Nice effect. I have never done that effect but I would try using a mister of water vapor and LED lights and a blower. Water base glycerin would dissipate quickly and the LED for color. To get the flicker some sort of variable wind jets to create the flame movement.

All you need is a manifold and jets, hazer and LED strips. a large 4" pvc and holes drilled along the top about every 3" - 4". blow the hazer (boost as needed). Adjust the jets to let the smoke flicker enough.

Of course this is only theory since I have never actually tried this.

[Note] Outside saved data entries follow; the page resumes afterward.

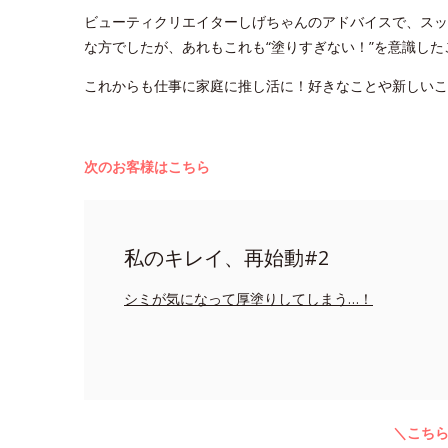
ビューティクリエイターしげちゃんのアドバイスで、スッ
な方でしたが、あれもこれも“塗りすぎない！”を意識し
これからも仕事に家庭に推し活に！好きなことや新しい
次のお客様はこちら
私のキレイ、再始動#2
シミが気になって厚塗りしてしまう…！
＼こち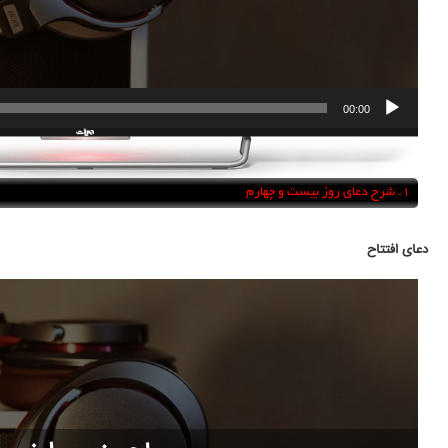
00:00
1.
شرح دعای روز بیست و چهارم
دعای افتتاح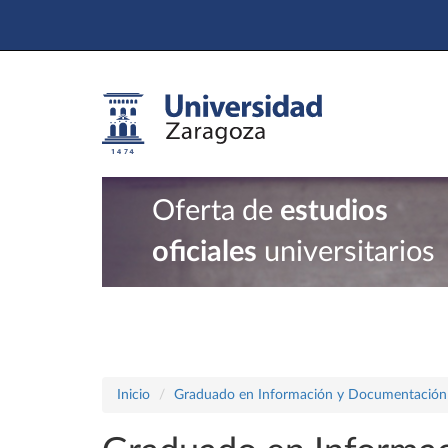
Oferta de
estudios
oficiales
universitarios
Inicio
Graduado en Información y Documentación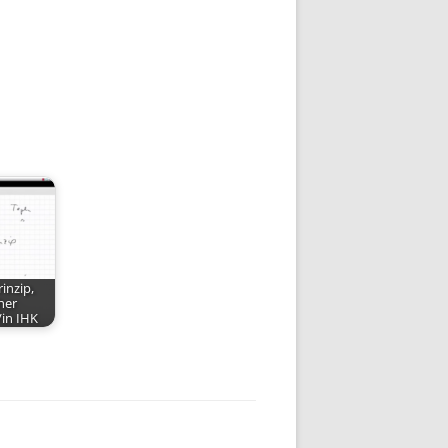
inzip,
her
/in IHK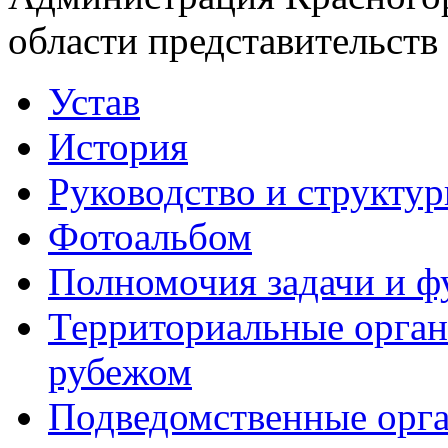
области представительств
Устав
История
Руководство и структу
Фотоальбом
Полномочия задачи и 
Территориальные органы
рубежом
Подведомственные орг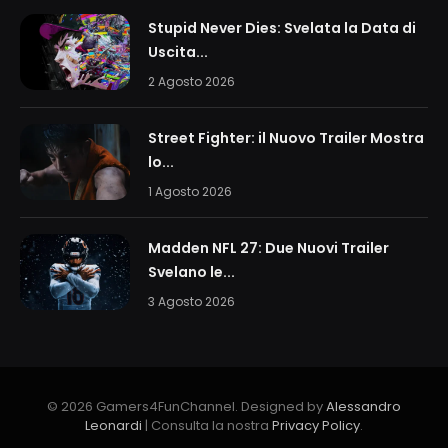
Stupid Never Dies: Svelata la Data di
Uscita...
2 Agosto 2026
Street Fighter: il Nuovo Trailer Mostra
lo...
1 Agosto 2026
Madden NFL 27: Due Nuovi Trailer
Svelano le...
3 Agosto 2026
© 2026 Gamers4FunChannel. Designed by
Alessandro
Leonardi
| Consulta la nostra
Privacy Policy
.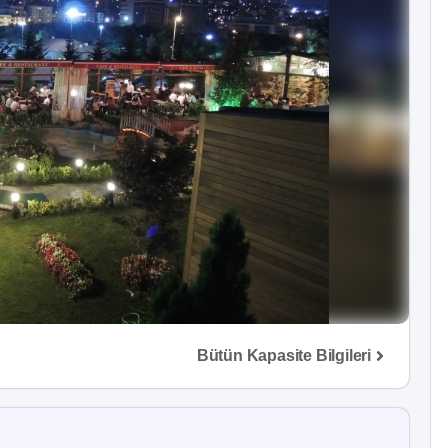
Bütün Kapasite Bilgileri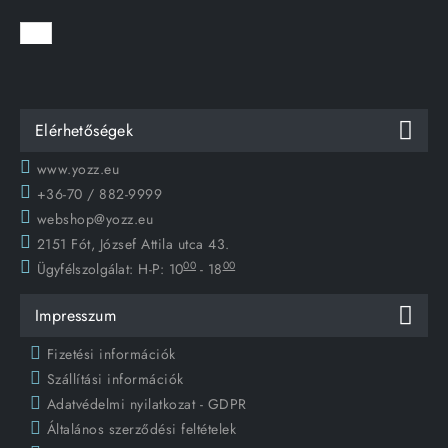
Elérhetőségek
www.yozz.eu
+36-70 / 882-9999
webshop@yozz.eu
2151 Fót, József Attila utca 43.
00
00
Ügyfélszolgálat:
H-P: 10
- 18
Impresszum
Fizetési információk
Szállítási információk
Adatvédelmi nyilatkozat - GDPR
Általános szerződési feltételek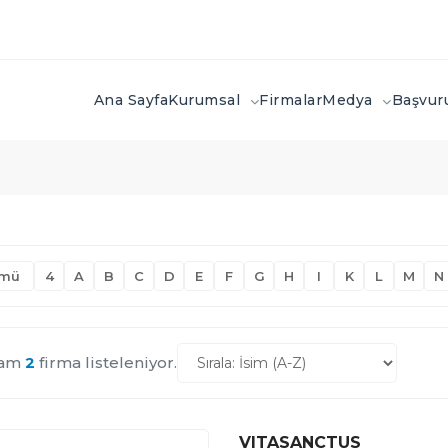
Ana Sayfa
Kurumsal
Firmalar
Medya
Başvu
mü
4
A
B
C
D
E
F
G
H
I
K
L
M
N
lam
2
firma listeleniyor.
VITASANCTUS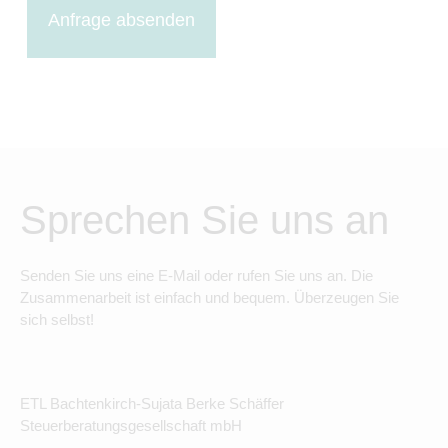
Anfrage absenden
Sprechen Sie uns an
Senden Sie uns eine E-Mail oder rufen Sie uns an. Die
Zusammenarbeit ist einfach und bequem. Überzeugen Sie
sich selbst!
ETL Bachtenkirch-Sujata Berke Schäffer
Steuerberatungsgesellschaft mbH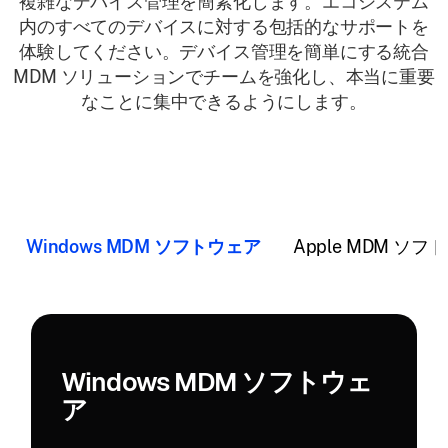
複雑なデバイス管理を簡素化します。エコシステム
内のすべてのデバイスに対する包括的なサポートを
体験してください。デバイス管理を簡単にする統合
MDM ソリューションでチームを強化し、本当に重要
なことに集中できるようにします。
Windows MDM ソフトウェア
Apple MDM ソ
Windows MDM ソフトウェ
ア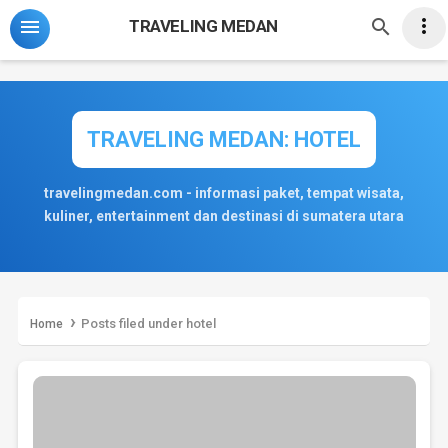
-->



TRAVELING MEDAN
TRAVELING MEDAN: HOTEL
travelingmedan.com - informasi paket, tempat wisata,
kuliner, entertainment dan destinasi di sumatera utara
›
Posts filed under hotel
Home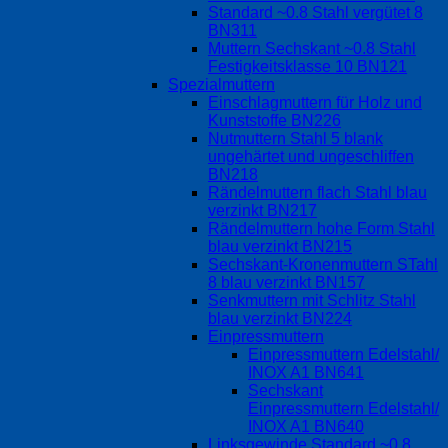
Standard ~0.8 Stahl vergütet 8
BN311
Muttern Sechskant ~0.8 Stahl
Festigkeitsklasse 10 BN121
Spezialmuttern
Einschlagmuttern für Holz und
Kunststoffe BN226
Nutmuttern Stahl 5 blank
ungehärtet und ungeschliffen
BN218
Rändelmuttern flach Stahl blau
verzinkt BN217
Rändelmuttern hohe Form Stahl
blau verzinkt BN215
Sechskant-Kronenmuttern STahl
8 blau verzinkt BN157
Senkmuttern mit Schlitz Stahl
blau verzinkt BN224
Einpressmuttern
Einpressmuttern Edelstahl/
INOX A1 BN641
Sechskant
Einpressmuttern Edelstahl/
INOX A1 BN640
Linksgewinde Standard ~0.8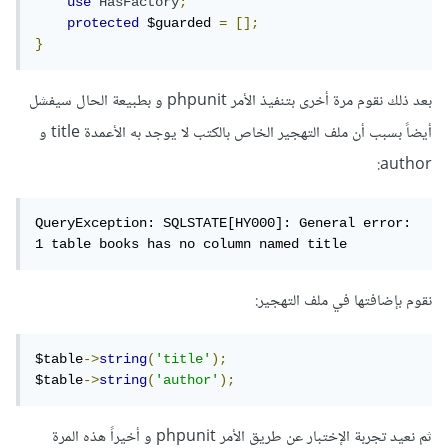
use
HasFactory
;
protected
 $guarded 
=
[];
}
بعد ذلك نقوم مرة أخرى بتنفيذ الأمر phpunit و بطبيعة الحال سيفشل
أيضاً بسبب أن ملف التهجير الخاص بالكتب لا يوجد به الأعمدة title و
author:
QueryException: SQLSTATE[HY000]: General error: 
1 table books has no column named title
نقوم بإضافتها في ملف التهجير:
$table
->
string
(
'title'
);
$table
->
string
(
'author'
);
ثم نعيد تجربة الإختبار عن طريق الأمر phpunit و أخيراً هذه المرة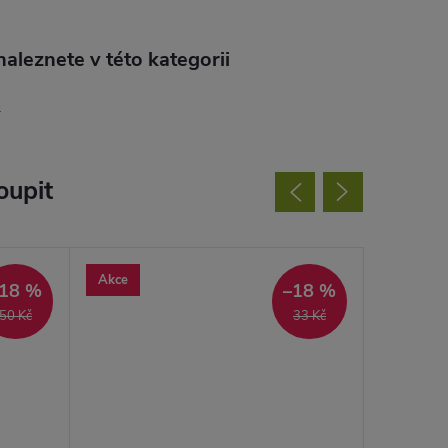
aleznete v této kategorii
S
oupit
Akce
Akce
18 %
–18 %
50 Kč
33 Kč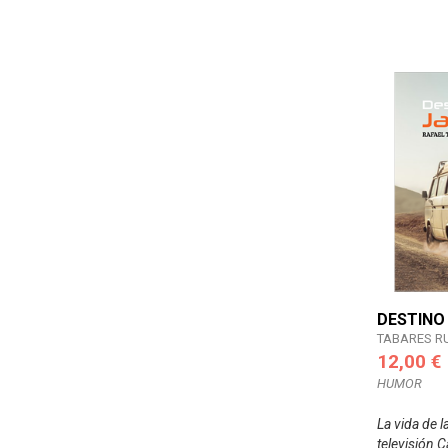
DESTINO
TABARES R
12,00 €
HUMOR
La vida de 
televisión 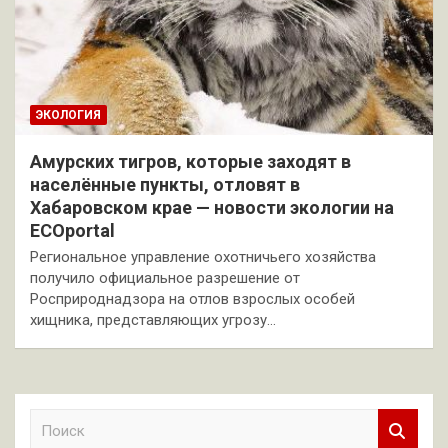
ЭКОЛОГИЯ
Амурских тигров, которые заходят в
населённые пункты, отловят в
Хабаровском крае — новости экологии на
ECOportal
Региональное управление охотничьего хозяйства
получило официальное разрешение от
Росприроднадзора на отлов взрослых особей
хищника, представляющих угрозу…
П
о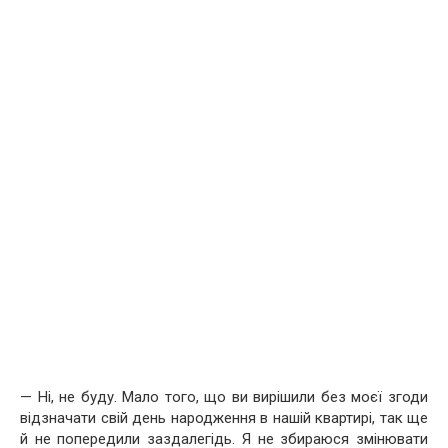
— Ні, не буду. Мало того, що ви вирішили без моєї згоди
відзначати свій день народження в нашій квартирі, так ще
й не попередили заздалегідь. Я не збираюся змінювати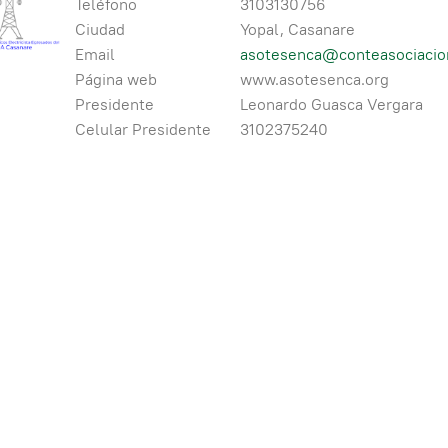
Teléfono
3103130756
Ciudad
Yopal, Casanare
Email
asotesenca@conteasociacio
Página web
www.asotesenca.org
Presidente
Leonardo Guasca Vergara
Celular Presidente
3102375240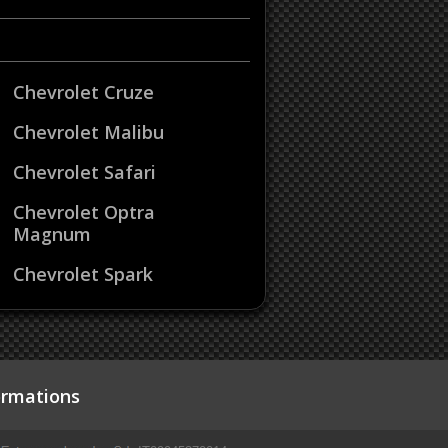
Chevrolet Cruze
Chevrolet Malibu
Chevrolet Safari
Chevrolet Optra
Magnum
Chevrolet Spark
ormations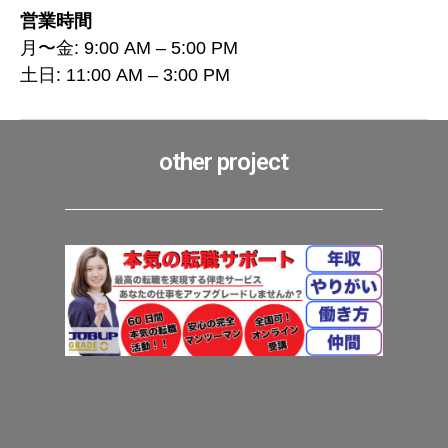
営業時間
月〜金: 9:00 AM – 5:00 PM
土日: 11:00 AM – 3:00 PM
other project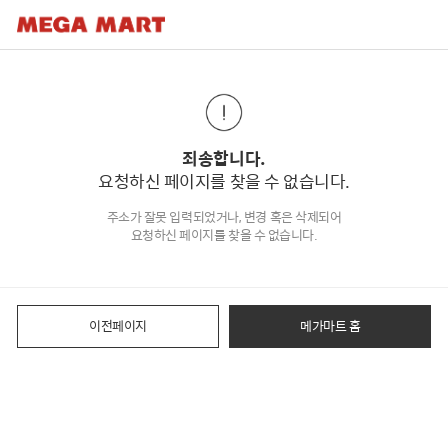
죄송합니다.
요청하신 페이지를 찾을 수 없습니다.
주소가 잘못 입력되었거나, 변경 혹은 삭제되어
요청하신 페이지를 찾을 수 없습니다.
이전페이지
메가마트 홈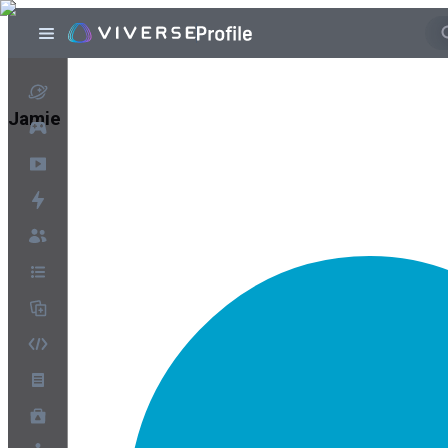
Jamie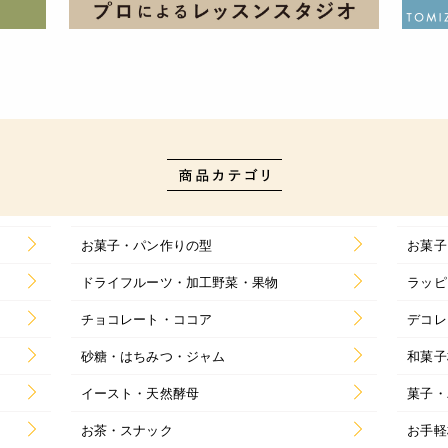
お菓子・パン作りの型
お菓子
ドライフルーツ・加工野菜・果物
ラッピ
チョコレート・ココア
デコレ
砂糖・はちみつ・ジャム
和菓子
イースト・天然酵母
菓子・
お茶・スナック
お手軽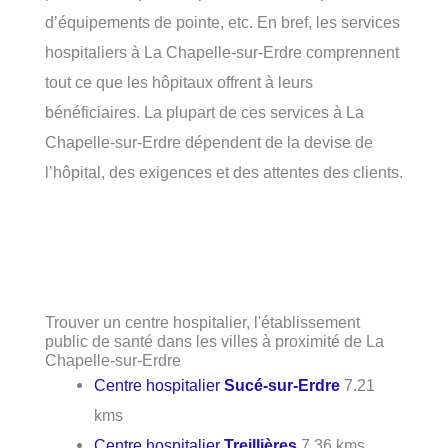
d’équipements de pointe, etc. En bref, les services
hospitaliers à La Chapelle-sur-Erdre comprennent
tout ce que les hôpitaux offrent à leurs
bénéficiaires. La plupart de ces services à La
Chapelle-sur-Erdre dépendent de la devise de
l’hôpital, des exigences et des attentes des clients.
Trouver un centre hospitalier, l'établissement
public de santé dans les villes à proximité de La
Chapelle-sur-Erdre
Centre hospitalier
Sucé-sur-Erdre
7.21
kms
Centre hospitalier
Treillières
7.36 kms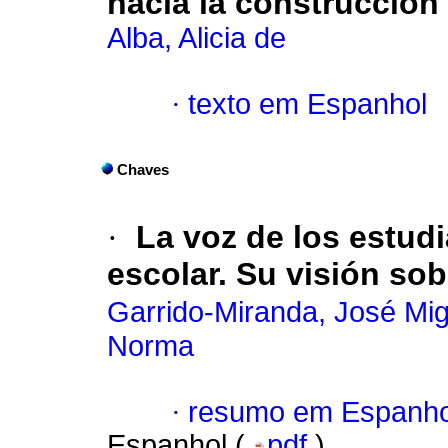
hacia la construcción
Alba, Alicia de
·
texto em Espanhol
Chaves
·
La voz de los estud
escolar. Su visión sob
Garrido-Miranda, José Mig
Norma
·
resumo em Espanho
Espanhol (
pdf
)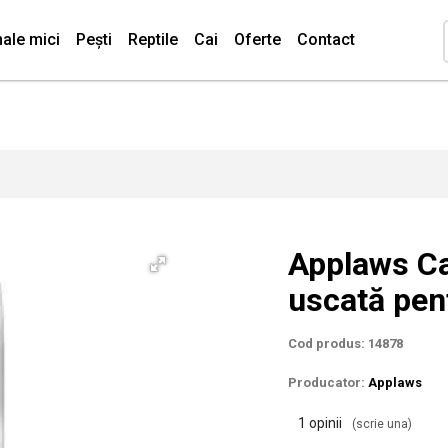
ale mici
Pești
Reptile
Cai
Oferte
Contact
Applaws Ca
uscată pent
Cod produs: 14878
Producator:
Applaws
1 opinii
(scrie una)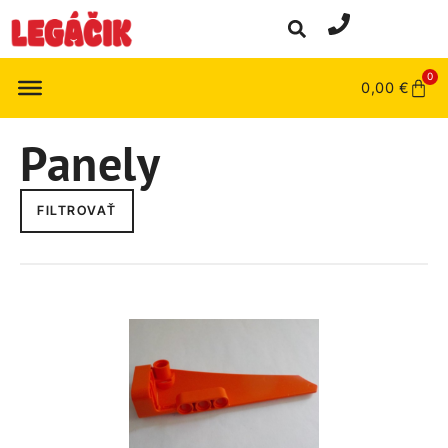
0
0,00
€
Panely
FILTROVAŤ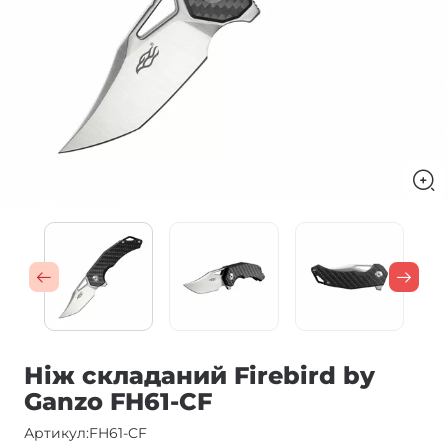
Ніж складаний Firebird by
Ganzo FH61-CF
Артикул:
FH61-CF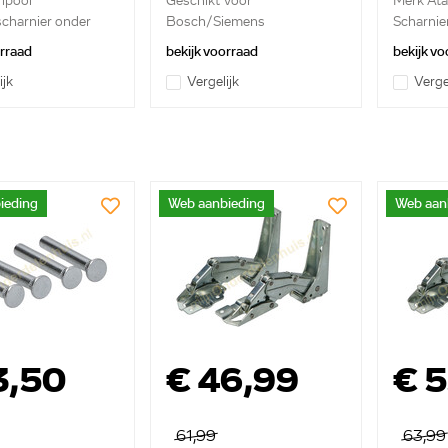
lpool
Geschikt voor
Merk At
charnier onder
Bosch/Siemens
Scharnier
He...
orraad
bekijk voorraad
bekijk vo
ijk
Vergelijk
Verge
ieding
Web aanbieding
Web aan
3,50
€ 46,99
€ 
61,99
63,99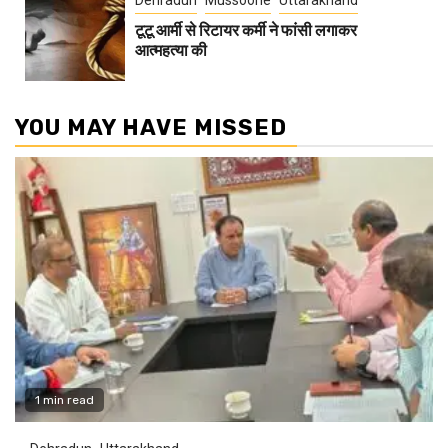
Dehradun
Mussoorie
Uttarakhand
टूटू आर्मी से रिटायर कर्मी ने फांसी लगाकर
आत्महत्या की
YOU MAY HAVE MISSED
1 min read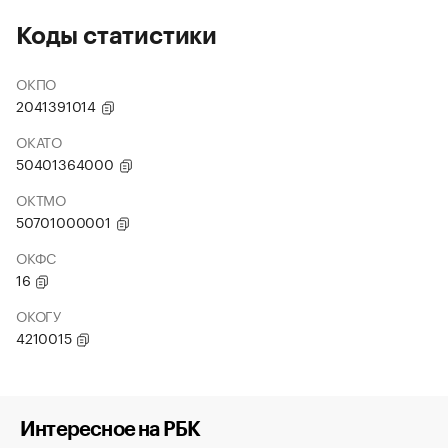
Коды статистики
ОКПО
2041391014
ОКАТО
50401364000
ОКТМО
50701000001
ОКФС
16
ОКОГУ
4210015
Интересное на РБК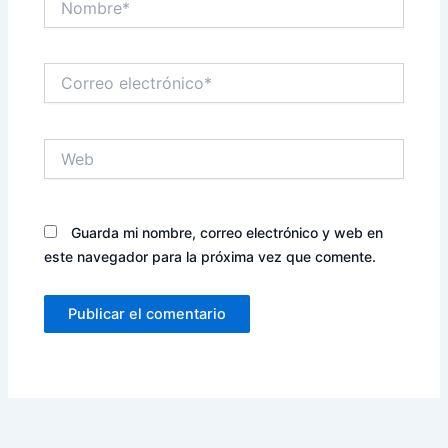
Correo
electrónico*
Web
Guarda mi nombre, correo electrónico y web en
este navegador para la próxima vez que comente.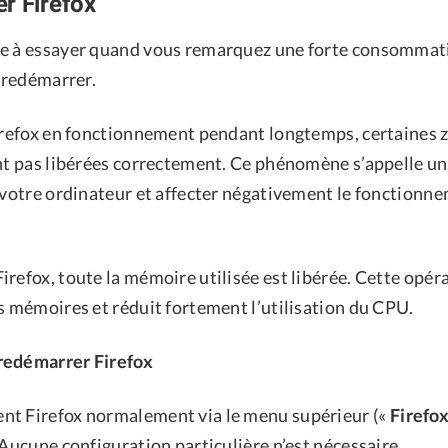
r Firefox
se à essayer quand vous remarquez une forte consomma
e redémarrer.
Firefox en fonctionnement pendant longtemps, certaines
ont pas libérées correctement. Ce phénomène s’appelle u
r votre ordinateur et affecter négativement le fonctionn
refox, toute la mémoire utilisée est libérée. Cette opér
s mémoires et réduit fortement l’utilisation du CPU.
redémarrer Firefox
t Firefox normalement via le menu supérieur («
Firefo
 Aucune configuration particulière n’est nécessaire.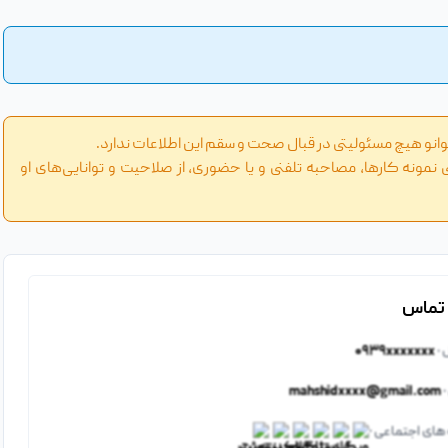
وانو هیچ مسئولیتی در قبال صحت و سقم این اطلاعات ندارد.
 نمونه کارها، مصاحبه تلفنی و یا حضوری، از صلاحیت و توانایی‌های او
 تماس
 ·
۰۹۳۹xxxxxxx
·
mahshidxxxx@gmail.com
ای اجتماعی ·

*OK . . . . . I just found these on youtube!*

http://www.youtube.com/watch?v=_bMpLOV0BhY

http://www.youtube.com/watch?v=o46dEolH4Q8


----------



## audjon93 (Aug 13, 2013)

Wow! Thanks for the ideas and the vids! I will definitely try that out!


----------



## ruinexplorer (Aug 14, 2013)

My guess is this is a similar technology that is the Heliodisplay, but with a variation on the pressure since it would not be needed for a video display. Check out this tutorial on a DIY version of the Heliodisplay. I'm not sure if IO2 Technology is still in business (I can't connect to their site at the moment), so I don't mind sharing the DIY.


----------



## VaporFlame (Dec 16, 2014)

audjon93 said:


> Hey guys!
> 
> I'm trying to get a realistic flame effect similar to those of the LeMaitre Fake Flame and the Technifex FauxFire. Video links below.
> 
> ...



We are just launching a product that creates a realistic flame / fire effect, but is totally nonflammable. we are powered by only air and water. We debuted at LDI this year, and there are a bunch of pics and videos on our website. Take a look if you get a chance. www.VaporFlame.net


----------



## Moose Hatrack (Dec 16, 2014)

Good looking effect... I wish we could run Joan of Arc again with a bigger budget! The eternal flame atop the WWI Liberty Memorial in Kansas City, Mo has been steam and lights since it was built in 1926. Folks who see it are dumbfounded when they learn that there is no actual flame.


----------



## Amiers (Dec 16, 2014)

VaporFlame said:


> We are just launching a product that creates a realistic flame / fire effect, but is totally nonflammable. we are powered by only air and water. We debuted at LDI this year, and there are a bunch of pics and videos on our website. Take a look if you get a chance. www.VaporFlame.net



Looks pretty cool. I think you should get some new footage for your video section 360p doesn't do it justice to how awesome it most likely is.


----------